Sulcal set optimization for cortical surface registration
Joshi AA, Pantazis D, Li Q, Damasio H, Shattuck DW, Toga AW, Leahy RM
Institution: Department of Neurology, David Geffen School of Medicine at UCLA, Los Angeles, CA 90095-1769 USA
Flat mapping based cortical surface registration constrained by manually traced sulcal curves has been widely used for inter subject comparisons of neuroanatomical data. Even for an experienced neuroanatomist, manual sulcal tracing can be quite time consuming, with the cost increasing with the number of sulcal curves used for registration. We present a method for estimation of an optimal subset of size NC from N possible candidate sulcal curves that minimizes a mean squared error metric over all combinations of NC curves. The resulting procedure allows us to estimate a subset with a reduced number of urves to be traced as part of the registration procedure leading to optimal use of manual labeling effort for registration. To minimize the
error metric we analyze the correlation structure of the errors in the sulcal curves by modeling them as a multivariate Gaussian distribution.

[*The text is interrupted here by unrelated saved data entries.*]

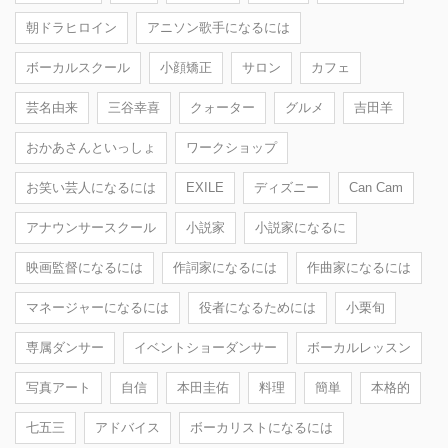
朝ドラヒロイン
アニソン歌手になるには
ボーカルスクール
小顔矯正
サロン
カフェ
芸名由来
三谷幸喜
クォーター
グルメ
吉田羊
おかあさんといっしょ
ワークショップ
お笑い芸人になるには
EXILE
ディズニー
Can Cam
アナウンサースクール
小説家
小説家になるに
映画監督になるには
作詞家になるには
作曲家になるには
マネージャーになるには
役者になるためには
小栗旬
専属ダンサー
イベントショーダンサー
ボーカルレッスン
写真アート
自信
本田圭佑
料理
簡単
本格的
七五三
アドバイス
ボーカリストになるには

For a given subset of sulci used as constraints in surface registration, the proposed model estimates registration error based on the correlation structure of the sulcal errors. The optimal subset of constraint curves consists of the NC sulci that jointly minimize the estimated error variance for the subset of unconstrained curves conditioned on the NC constraint curves. The optimal subsets of sulci
are presented and the estimated and actual registration errors for these subsets are computed.